🤖 AI Summary
Large language models often struggle to maintain stable alignment in complex scenarios due to conflicts between embedded values and explicit instructions. This work proposes a priority graph—a novel formalism that captures the dynamic preference structure of LLMs across varying contexts—thereby revealing inconsistencies in alignment behavior and introducing a new class of safety vulnerability termed “priority hijacking.” To mitigate this risk, the authors develop a runtime verification mechanism that integrates external knowledge retrieval with context-grounded validation, enhancing model robustness through analysis of output distributions.
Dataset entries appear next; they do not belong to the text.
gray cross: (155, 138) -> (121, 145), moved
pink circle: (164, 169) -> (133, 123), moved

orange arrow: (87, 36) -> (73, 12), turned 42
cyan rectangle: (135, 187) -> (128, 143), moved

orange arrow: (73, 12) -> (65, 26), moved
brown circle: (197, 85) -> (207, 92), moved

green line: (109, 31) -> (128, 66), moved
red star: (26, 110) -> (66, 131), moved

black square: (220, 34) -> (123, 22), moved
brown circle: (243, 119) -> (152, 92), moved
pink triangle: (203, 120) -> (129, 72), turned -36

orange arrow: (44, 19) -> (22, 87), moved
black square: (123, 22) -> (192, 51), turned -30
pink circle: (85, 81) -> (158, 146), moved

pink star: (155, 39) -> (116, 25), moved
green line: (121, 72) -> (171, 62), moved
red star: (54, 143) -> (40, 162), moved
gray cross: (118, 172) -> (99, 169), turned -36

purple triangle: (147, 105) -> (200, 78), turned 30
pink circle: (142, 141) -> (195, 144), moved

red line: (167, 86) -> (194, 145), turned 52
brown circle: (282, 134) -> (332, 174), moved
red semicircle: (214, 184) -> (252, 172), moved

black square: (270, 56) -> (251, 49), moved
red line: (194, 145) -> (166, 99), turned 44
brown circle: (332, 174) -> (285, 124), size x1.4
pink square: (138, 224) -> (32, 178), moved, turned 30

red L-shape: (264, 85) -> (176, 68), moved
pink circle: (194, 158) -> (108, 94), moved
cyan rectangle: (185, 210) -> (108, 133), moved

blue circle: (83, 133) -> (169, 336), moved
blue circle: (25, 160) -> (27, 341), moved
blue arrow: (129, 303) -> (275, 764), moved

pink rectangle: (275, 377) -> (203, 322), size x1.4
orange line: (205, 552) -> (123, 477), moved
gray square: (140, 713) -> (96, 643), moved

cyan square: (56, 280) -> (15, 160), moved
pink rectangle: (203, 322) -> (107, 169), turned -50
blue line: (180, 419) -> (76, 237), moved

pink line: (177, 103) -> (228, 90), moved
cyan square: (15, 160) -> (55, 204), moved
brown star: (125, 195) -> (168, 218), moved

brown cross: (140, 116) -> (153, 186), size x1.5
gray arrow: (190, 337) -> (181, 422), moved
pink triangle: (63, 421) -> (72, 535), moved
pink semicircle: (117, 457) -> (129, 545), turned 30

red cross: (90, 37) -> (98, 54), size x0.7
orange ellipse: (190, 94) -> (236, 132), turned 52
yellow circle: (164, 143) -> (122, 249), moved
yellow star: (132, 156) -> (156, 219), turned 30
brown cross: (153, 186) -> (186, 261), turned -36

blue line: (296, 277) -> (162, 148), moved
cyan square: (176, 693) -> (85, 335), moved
Experimental results demonstrate the inherent difficulty of achieving uniformly stable alignment and validate the effectiveness of the proposed approach in defending against context-manipulation attacks.
📝 Abstract
As Large Language Models (LLMs) become more powerful and autonomous, they increasingly face conflicts and dilemmas in many scenarios. We first summarize and taxonomize these diverse conflicts. Then, we model the LLM's preferences to make different choices as a priority graph, where instructions and values are nodes, and the edges represent context-specific priorities determined by the model's output distribution. This graph reveals that a unified stable LLM alignment is very challenging, because the graph is neither static nor necessarily consistent in different contexts. Besides, it also reveals a potential vulnerability: priority hacking, where adversaries can craft deceptive contexts to manipulate the graph and bypass safety alignments. To counter this, we propose a runtime verification mechanism, enabling LLMs to query external sources to ground their context and resist manipulation. While this approach enhances robustness, we also acknowledge that many ethical and value dilemmas are philosophically irreducible, posing a long-term, open challenge for the future of AI alignment.